Exactly reproduce the lines beginning with the line that includes "夏季企画展「秀吉・秀長と和歌山」 和歌山市立博" and ending with the last line of the data.

- [Saved entries]
- - - - -
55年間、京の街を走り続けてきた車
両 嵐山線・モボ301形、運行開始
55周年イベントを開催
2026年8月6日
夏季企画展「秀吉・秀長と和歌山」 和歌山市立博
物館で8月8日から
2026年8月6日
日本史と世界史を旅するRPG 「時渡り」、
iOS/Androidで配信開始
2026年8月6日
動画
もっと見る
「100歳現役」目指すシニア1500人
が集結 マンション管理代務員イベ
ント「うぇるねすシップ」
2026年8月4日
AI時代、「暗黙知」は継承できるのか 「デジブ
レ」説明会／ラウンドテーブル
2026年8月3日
- - - - -
- [OUTPUT OF THE EXERCISE]
夏季企画展「秀吉・秀長と和歌山」 和歌山市立博
物館で8月8日から
2026年8月6日
日本史と世界史を旅するRPG 「時渡り」、
iOS/Androidで配信開始
2026年8月6日
動画
もっと見る
「100歳現役」目指すシニア1500人
が集結 マンション管理代務員イベ
ント「うぇるねすシップ」
2026年8月4日
AI時代、「暗黙知」は継承できるのか 「デジブ
レ」説明会／ラウンドテーブル
2026年8月3日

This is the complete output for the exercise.